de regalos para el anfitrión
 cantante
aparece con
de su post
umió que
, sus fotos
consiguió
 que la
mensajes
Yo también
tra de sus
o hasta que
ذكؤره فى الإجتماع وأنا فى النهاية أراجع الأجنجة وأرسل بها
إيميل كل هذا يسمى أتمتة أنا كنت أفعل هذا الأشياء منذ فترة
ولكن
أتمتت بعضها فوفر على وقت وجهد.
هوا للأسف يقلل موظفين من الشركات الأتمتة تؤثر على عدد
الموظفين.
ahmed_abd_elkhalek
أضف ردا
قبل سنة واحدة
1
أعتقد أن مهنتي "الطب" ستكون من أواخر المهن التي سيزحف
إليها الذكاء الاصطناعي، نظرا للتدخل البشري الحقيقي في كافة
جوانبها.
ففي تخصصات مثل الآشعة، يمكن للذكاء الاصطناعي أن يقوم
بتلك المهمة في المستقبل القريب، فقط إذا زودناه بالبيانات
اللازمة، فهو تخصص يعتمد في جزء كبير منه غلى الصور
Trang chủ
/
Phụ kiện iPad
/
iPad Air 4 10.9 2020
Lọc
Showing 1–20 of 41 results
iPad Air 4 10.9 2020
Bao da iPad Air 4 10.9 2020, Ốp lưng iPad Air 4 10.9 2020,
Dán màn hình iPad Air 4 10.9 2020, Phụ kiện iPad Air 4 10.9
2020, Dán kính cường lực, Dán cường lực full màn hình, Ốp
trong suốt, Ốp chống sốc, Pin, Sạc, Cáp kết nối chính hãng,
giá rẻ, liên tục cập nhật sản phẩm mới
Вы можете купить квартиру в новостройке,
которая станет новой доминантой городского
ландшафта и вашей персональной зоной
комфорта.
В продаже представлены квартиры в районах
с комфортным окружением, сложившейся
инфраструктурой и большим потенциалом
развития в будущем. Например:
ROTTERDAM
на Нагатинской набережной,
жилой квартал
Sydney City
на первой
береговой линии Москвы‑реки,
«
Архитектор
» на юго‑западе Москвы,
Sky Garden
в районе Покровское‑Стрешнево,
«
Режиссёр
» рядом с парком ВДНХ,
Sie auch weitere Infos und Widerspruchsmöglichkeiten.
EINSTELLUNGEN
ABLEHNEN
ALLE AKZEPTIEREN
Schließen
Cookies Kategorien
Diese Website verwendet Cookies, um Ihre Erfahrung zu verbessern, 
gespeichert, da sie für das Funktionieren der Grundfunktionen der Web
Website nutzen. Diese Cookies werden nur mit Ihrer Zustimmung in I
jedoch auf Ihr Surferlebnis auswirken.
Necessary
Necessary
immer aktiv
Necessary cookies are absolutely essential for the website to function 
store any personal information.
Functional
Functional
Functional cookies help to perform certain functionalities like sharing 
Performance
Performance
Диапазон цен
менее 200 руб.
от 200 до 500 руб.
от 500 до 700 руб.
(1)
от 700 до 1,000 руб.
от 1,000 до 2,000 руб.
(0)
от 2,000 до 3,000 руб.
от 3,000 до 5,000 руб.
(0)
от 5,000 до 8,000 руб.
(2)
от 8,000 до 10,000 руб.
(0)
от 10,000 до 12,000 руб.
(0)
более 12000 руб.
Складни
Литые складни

## EXERCISE OBJECTIVE
Of all the entries above, repeat only the lines from the line that has "إيميل كل هذا" to the line that has "أعتقد أن مهنتي", both lines included, exactly.

## FINISHED TASK
إيميل كل هذا يسمى أتمتة أنا كنت أفعل هذا الأشياء منذ فترة
ولكن
أتمتت بعضها فوفر على وقت وجهد.
هوا للأسف يقلل موظفين من الشركات الأتمتة تؤثر على عدد
الموظفين.
ahmed_abd_elkhalek
أضف ردا
قبل سنة واحدة
1
أعتقد أن مهنتي "الطب" ستكون من أواخر المهن التي سيزحف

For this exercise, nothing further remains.